Excerpt

Servitengasse No. 8

From: Maria Fritsche: Auf den Spuren der jüdischen BewohnerInnen der Servitengasse. In: Birgit Johler, Maria Fitsche (Hg.): 1938 Adresse: Servitengasse. Wien 2007.
Translation: Ursula Lindenberg

A chance encounter allowed the project group to discover a survivor who had spent his childhood in No. 8 Servitengasse, across the road from the Servitengasse monastery. Barbara Kintaert, the project's initiator, was walking along the street with her guest Paul Lichtman the day before the planned unveiling of a memorial in front of No. 6 Servitengasse on 20 September 2005, when she was approached by a man called Walter Feiden. He explained that as a child he had lived at No.8 Servitengasse and had come to Vienna, as had Paul Lichtman, at the invitation of the Jewish Welcome Service. In Feiden's case, however, he did so without having prior knowledge of the memorial event. The following day, Walter Feiden took part in the ceremony unveiling the Servitengasse memorial.
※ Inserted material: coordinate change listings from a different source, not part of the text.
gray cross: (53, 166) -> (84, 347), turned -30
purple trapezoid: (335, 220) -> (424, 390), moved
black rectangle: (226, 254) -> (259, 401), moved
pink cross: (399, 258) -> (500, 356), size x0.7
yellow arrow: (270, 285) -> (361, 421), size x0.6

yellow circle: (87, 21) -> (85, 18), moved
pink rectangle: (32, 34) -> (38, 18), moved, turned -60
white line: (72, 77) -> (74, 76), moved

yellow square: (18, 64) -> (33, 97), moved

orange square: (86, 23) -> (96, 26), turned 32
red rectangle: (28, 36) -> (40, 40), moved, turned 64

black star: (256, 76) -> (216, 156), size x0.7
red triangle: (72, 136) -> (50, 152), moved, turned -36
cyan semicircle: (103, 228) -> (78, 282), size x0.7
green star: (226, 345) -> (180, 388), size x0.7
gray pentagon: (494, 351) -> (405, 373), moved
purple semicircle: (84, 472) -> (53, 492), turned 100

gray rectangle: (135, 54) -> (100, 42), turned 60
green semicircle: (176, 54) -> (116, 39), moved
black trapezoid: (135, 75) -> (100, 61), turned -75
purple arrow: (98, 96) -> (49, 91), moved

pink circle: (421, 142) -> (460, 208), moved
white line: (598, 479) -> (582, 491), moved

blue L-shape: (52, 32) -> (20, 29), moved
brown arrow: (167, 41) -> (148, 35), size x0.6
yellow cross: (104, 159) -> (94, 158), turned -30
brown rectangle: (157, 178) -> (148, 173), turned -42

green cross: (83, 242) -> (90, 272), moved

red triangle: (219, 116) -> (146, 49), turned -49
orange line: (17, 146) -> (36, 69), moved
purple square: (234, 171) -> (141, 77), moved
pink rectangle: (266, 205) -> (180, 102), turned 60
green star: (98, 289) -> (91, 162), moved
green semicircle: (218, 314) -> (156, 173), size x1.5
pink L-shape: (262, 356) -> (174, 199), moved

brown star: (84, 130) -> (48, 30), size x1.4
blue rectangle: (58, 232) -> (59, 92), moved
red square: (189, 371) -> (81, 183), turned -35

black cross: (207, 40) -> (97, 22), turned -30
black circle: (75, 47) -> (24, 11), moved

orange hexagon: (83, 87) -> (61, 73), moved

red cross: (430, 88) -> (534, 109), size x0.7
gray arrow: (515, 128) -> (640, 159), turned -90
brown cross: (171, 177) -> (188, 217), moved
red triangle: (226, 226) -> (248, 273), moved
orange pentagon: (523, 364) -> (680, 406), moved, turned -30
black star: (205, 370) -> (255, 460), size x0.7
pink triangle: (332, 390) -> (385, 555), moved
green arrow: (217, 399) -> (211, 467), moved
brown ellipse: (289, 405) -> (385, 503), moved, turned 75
Walter Feiden's former home is an imposing five-storey building, constructed in 1907 in the later architectural style of the Viennese Secession movement, and including house numbers 8 and 10 Servitengasse. The highly decorated façade and in particular the distinctive tilework mark the house out from its neighbours. On the ground floor, the original shop-fronts of the establishments still leased in 1938 by Jewish shopkeepers (who, however, had never lived in the house) are partly preserved today: Gisela Presser ran a dry-cleaning establishment, Malke Lea Tauber a clothing shop and Jakob Rosenmann, in all probability her brother, a shop selling underwear and linen. The house was also home to the Jewish students' fraternity, Jordania, founded in 1904. The fraternity brought together students from Bukovina and was closed upon the order of the authorities in March 1938 by fraternity chairman Beck and deputy chairman Anisfeld.

As with the leaseholders of the shops, most of the tenants of the apartments in No. 8 Servitengasse were Jewish. Out of a total of 37 residents, only the 83-year-old Czech confectioner Anton Hraba and the 62-year-old widow Theresia Ditrich, with an apartment in the parterre, were not Jewish.
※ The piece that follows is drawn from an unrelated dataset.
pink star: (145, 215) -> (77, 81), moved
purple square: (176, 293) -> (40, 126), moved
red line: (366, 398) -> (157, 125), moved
At least thirteen of the house's tenants were taken to concentration and death camps where they were murdered. A few who managed to escape were still captured by their Nazi persecutors during their journeys of emigration: the resident of apartment no. 30, 48-year-old Ottolie Steiner, whose husband Leopold had died in December 1937, emigrated in 1938 to Belgium, most likely in the company of her 21-year-old daughter Edith and 17-year-old son Kurt. However, Belgium proved to be no safe haven: following the invasion by the Wehrmacht, Ottolie Steiner was arrested and taken to the French detention camp at Drancy, from where she was deported to Auschwitz on 18 September 1942. Her son Kurt had already been deported to Riga on 26 January 1942, where he was murdered. To this day, the fate of Ottolie Steiner's daughter Edith remains unknown. It also seems doubtful that the 62-year-old salesman Alfred Kohn, who lived in apartment no. 14 with his wife Paula, would have survived the war. Alfred Kohn fled from Vienna in May 1938 and travelled to his birthplace of Czechoslovakia. In 1939, Czechoslovakia was invaded and occupied by the Wehrmacht, a development that placed the Kohns once again in mortal danger.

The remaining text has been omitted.